As the 9th Caribbean Renewable Energy Forum (CREF 2017) and the Utility Leaders Grid Modernization Workshop, took place October 18-20 in Miami, Florida, and the issue of how to build disaster resilient, climate-friendly, renewable energy systems was discussed. VERGNET has always been at the forefront of that topic, advising electrical authorities throughout the region.
With over 25 years experience on microgrids and remote areas, VERGNET is a major contributor to renewables and resilience through its focus and commitment in these areas.
The company’s thought-leadership and advocacy for better adapted and bespoke energy solutions has been consistent over the years in the Caribbean region as well as within other regions across the world.
How to avoid a total black out in the islands?
Puerto Rico, home to 3.4 million US citizens, was just beginning to heal from Hurricane Irma when it was hit by Hurricane Maria, one of the strongest hurricanes to ever hit Puerto Rico. All the island infrastructure has drastically suffered from the record rainfall and catastrophic flooding and sustained winds of up to 155 mph i.e. 68 m/s (gusts reaching 195 mph i.e. 85.8 m/s*) from cyclones : “We’re talking here about major devastation,” Carlos Mercader, a spokesperson for the Puerto Rican government, told PBS NewsHour Wednesday. “And when we say major devastation, that means that in terms of infrastructure, we have full communities that 80 or 90 percent of the homes are a complete disaster. They are totally lost.” Communications to and from Puerto Rico are strained (cell service has been all but wiped out on the island), there is no electricity on the entire island — and it could remain that way for months. At least one wind farm (made of 13, 1.8 MW conventional wind turbines), at the Eastern tip of the island, was destroyed (whereas the 3 anti-cyclonic Vergnet MP-C turbines remained unscathed). Most utility-size PV plants (46.7 MW in Humacao, 23.7 MW in Guyama, Humacao’s sewage treatment facility) were destroyed.

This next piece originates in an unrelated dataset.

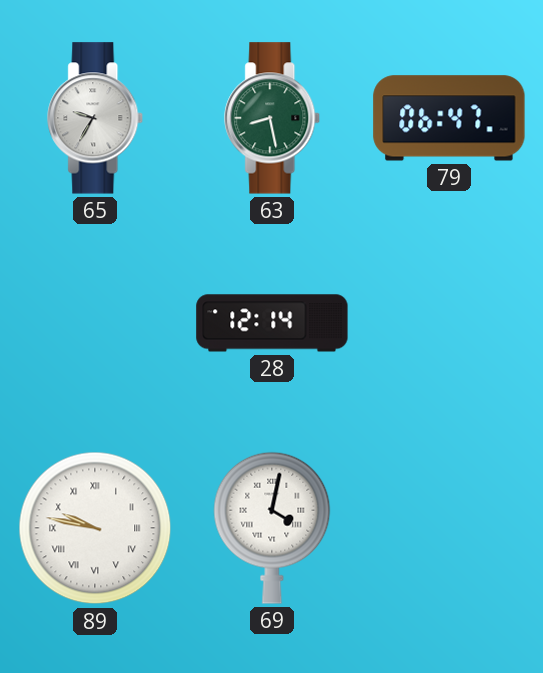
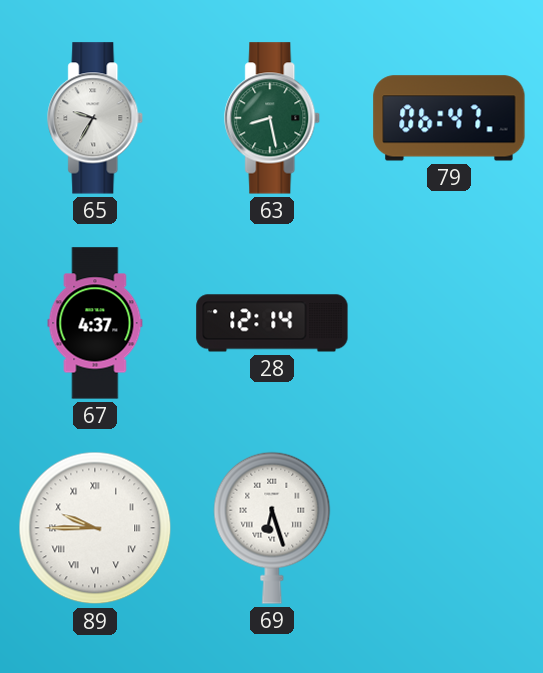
67: none -> 4:37
89: 9:47 -> 9:45
69: 4:02 -> 6:27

VERGNET installed 3 GEV MP C in Puerto Rico and can confirm that the wind turbines weathered the storms and were ready to put back into production just after the hurricanes. Hurricane Maria is a catastrophe that will scar Puerto Rico for months and years. Even if some wind farms and PV plants remained unscathed throughout the island, they could not go on supplying energy to the grid after Hurricane Maria, as the grid was down, and wind farms and PV plants are designed to be connected to a grid (power by Diesel gensets and/or hydro plants) which imposes both voltage and frequency.

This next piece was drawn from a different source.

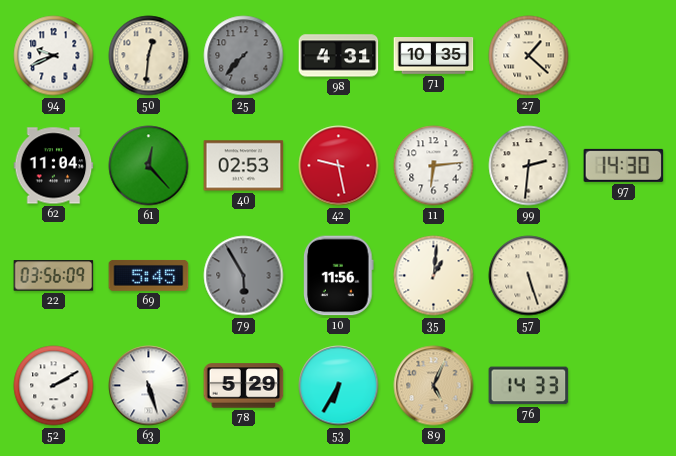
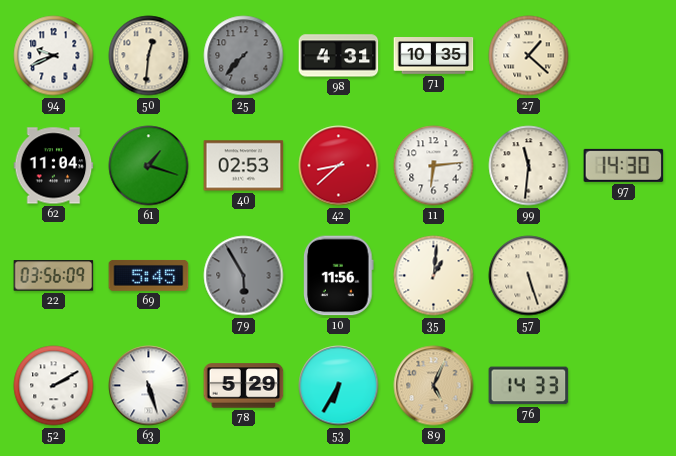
61: 12:23 -> 1:18
42: 9:28 -> 8:38
99: 2:31 -> 11:31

Puerto Rico’s electrical system is made up of thousands of miles of transmission lines, many running across mountainous and wooded terrain. Repairing those lines won’t be easy.

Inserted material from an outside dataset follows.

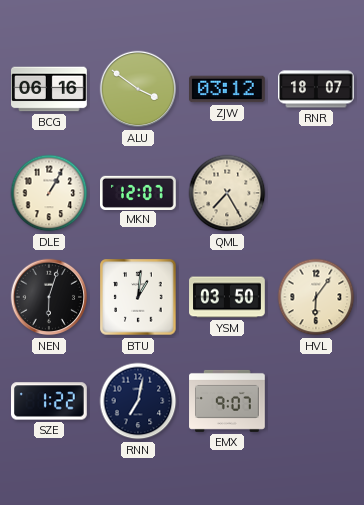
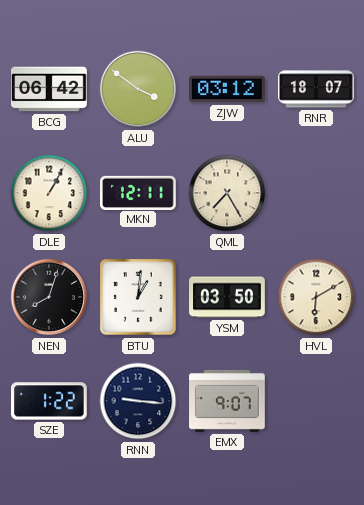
BCG: 06:16 -> 06:42
MKN: 12:07 -> 12:11
NEN: 6:03 -> 8:03
HVL: 6:06 -> 6:10
RNN: 7:02 -> 9:16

In the event of a giant storm like Hurricane Maria, microgrids and smaller-scale electricity generation would have made it more difficult to decimate the entire system.
This is the concept of a project VERGNET was recently awarded in the region even before Hurricanes Irma and Maria, where hybrid systems (wind and PV) will be connected to useful services such as hospitals or desalination plants.
VERGNET have been installing projects in areas subject to extreme weather conditions since 1992 and now have over 900 wind turbines installed around the world. VERGNET’s solutions are specifically designed for isolated areas and for hurricane areas including the Caribbean, the Pacific and Japan.